Page 41 of Penalty Zone

Chapter 18

Caleb

Sparks race around my skin when my fingers touch Leo. Being here with him makes it the best birthday ever.

He closes his hand around the bloodstone. “It’s cool and tingly.” He reopens his palm and traces its smooth surface with his forefinger. “Does it always feel like that?”

If someone had told me I’d be discussing my crystals with Leo-freaking-Griffin, I’d have called them a liar. There’s no scenario where I thought I’d be comfortable enough to share these with him. But he’s interested and open-minded. I pinch my leg to check I’m not dreaming.

“That means it’s drawing negative energy out of you. Maybe you should keep it for the night.” I curse myself for not filtering my words. Leo won’t keep it just because it’s important to me. Stupid. Stupid.

His hand closes around it again, and he brings his fisted hand over his heart. “I can’t take this from you, but I’ll hold it a little longer.”

Dead. I’m dead. My heart has stopped, and nothing exists but him. Leo’s right here with me—everything I want but can’t have.

“This one reminds me of you.” I hold up the tiger eye stone. “It enhances balance, focus, and reaction time. Exactly what you’re always droning on about,” I tease him and leave out the part of how the gold stripes remind me of his eyes and I spend a ridiculous amount of time with it to feel closer to him.

His amber eyes scan me from head to toe, and my body reacts as if he’s touched me, leaning in for more. Longing for a physical connection.

Leo closes his eyes, and his fist tightens on the stone in his hand.

“If only…” He breathes out, and his face softens when he opens his eyes. “It’s been hell pretending our kiss wasn’t the best one of my life. And—”

“Stop.” I rear back, and the onyx lands on the floor between us. We both bend to pick it up and bump heads. “You can’t tell me thatandtell me it was a mistake. It’s not fair.” I stand and round the bed to the window to put more space between us, breathing heavily.

“You’re right. It’s not fair. I’m sorry.”

“Stop saying that,” I snap, harsher than I intend. “I’ve had a crush on you since forever. Don’t make me your biggest mistake.” The words rush out, and my brain takes a second to register his shocked face and what I’ve confessed. Fucking dumbass.

“Tell me about your crush,” he demands and, as always, I obey.

Words tumble out before I can stop them. “At first, I aspired to be like you.
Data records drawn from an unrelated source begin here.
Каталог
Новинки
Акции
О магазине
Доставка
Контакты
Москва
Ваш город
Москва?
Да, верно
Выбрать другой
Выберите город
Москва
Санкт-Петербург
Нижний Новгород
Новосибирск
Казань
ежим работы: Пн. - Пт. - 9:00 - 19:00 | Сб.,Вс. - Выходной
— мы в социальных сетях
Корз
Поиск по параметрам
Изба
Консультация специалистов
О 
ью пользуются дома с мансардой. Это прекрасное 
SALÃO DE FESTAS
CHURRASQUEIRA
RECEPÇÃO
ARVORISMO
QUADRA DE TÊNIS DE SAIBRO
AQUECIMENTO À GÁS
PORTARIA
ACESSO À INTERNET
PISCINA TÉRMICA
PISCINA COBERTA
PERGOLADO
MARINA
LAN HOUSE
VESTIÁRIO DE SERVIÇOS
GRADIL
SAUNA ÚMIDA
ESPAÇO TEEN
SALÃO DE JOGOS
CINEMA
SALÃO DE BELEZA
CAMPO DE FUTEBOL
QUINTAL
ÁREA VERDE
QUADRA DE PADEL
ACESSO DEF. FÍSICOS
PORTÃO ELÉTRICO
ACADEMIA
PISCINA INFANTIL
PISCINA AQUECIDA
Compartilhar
As I got older and noticed guys and girls, I understood my fixation with you was about attraction. All very teenage angst with posters on my wall and scouring your social media.” I laugh at how silly I must sound to him.
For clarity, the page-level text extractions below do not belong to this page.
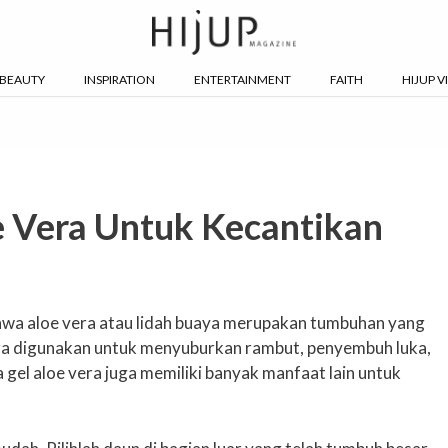
BEAUTY
INSPIRATION
ENTERTAINMENT
FAITH
HIJUP V
e Vera Untuk Kecantikan
wa aloe vera atau lidah buaya merupakan tumbuhan yang
ra digunakan untuk menyuburkan rambut, penyembuh luka,
 gel aloe vera juga memiliki banyak manfaat lain untuk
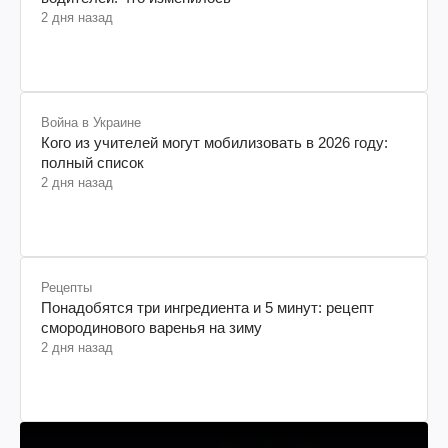
2 дня назад
Война в Украине
Кого из учителей могут мобилизовать в 2026 году:
полный список
2 дня назад
Рецепты
Понадобятся три ингредиента и 5 минут: рецепт
смородинового варенья на зиму
2 дня назад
“You’re better than I am.” His eyes crinkle with his smile, and my heart turns to goo, dripping out of my chest cavity. “I spent my career focused on myself and my place in history. You’re brave and selfless.”
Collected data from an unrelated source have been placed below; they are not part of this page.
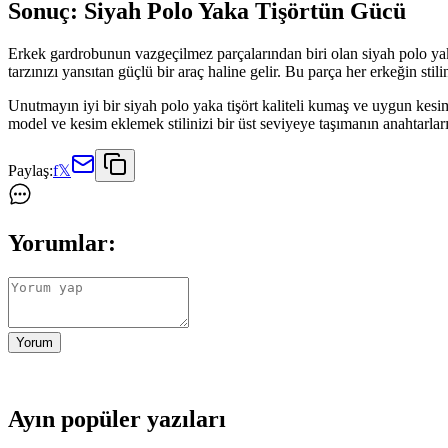
Sonuç: Siyah Polo Yaka Tişörtün Gücü
Erkek gardrobunun vazgeçilmez parçalarından biri olan siyah polo yaka
tarzınızı yansıtan güçlü bir araç haline gelir. Bu parça her erkeğin sti
Unutmayın iyi bir siyah polo yaka tişört kaliteli kumaş ve uygun kes
model ve kesim eklemek stilinizi bir üst seviyeye taşımanın anahtarları
Paylaş:
f
𝕏
Yorumlar:
Yorum
Ayın popüler yazıları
“Not true.” Accepting compliments isn’t easy for me, and he’s avoiding the real topic by pumping me up.

“Enough,” he growls, and my spine straightens.

I’m nodding so hard my brain rattles around my skull. “Yes, sir,” I whisper, and his pupils blow. My dick thickens, and the air crackles with energy that has nothing to do with my crystals. His aura turns from orange to red, tempting me to surround myself with it.

My feet move until I’m standing between his open thighs. As I’m about to sink to my knees, he shakes his head, and the spell is broken.

I’ve screwed up. Again. He’s being nice, and I’m trying to make it sexual.

“Listen, let’s pretend this didn’t happen.” I back away as if distance can ease my embarrassment. “We can put it in a never-to-be-spoken-of-again box with the kiss and call it a night. We have an early flight, and you should find your room.” I had to ruin a perfectly great night with Leo. I’m my own worst enemy when it comes to love.

Nope. Not love. Lust and longing.

I’m a one-man wrecking ball of relationships. Not that this is an actual relationship. Just a work thing.

Leo scrubs his free hand over his face. “It’s Mason,” he says, and I slump into the nearby armchair.

He doesn’t need to explain all the ways that it would tear my best friend apart if we started a fling, thing, affair… I have no idea what it would be for him, but I’m not worth damaging his relationship with his son.

“I get it.” I wave my hand as if this is no big deal instead of it crushing my soul. I’m glad I have my stones in my hand so I don’t fall apart while he’s here. They’re my talisman to my sanity.

“I wish things were different,” he murmurs and I believe him.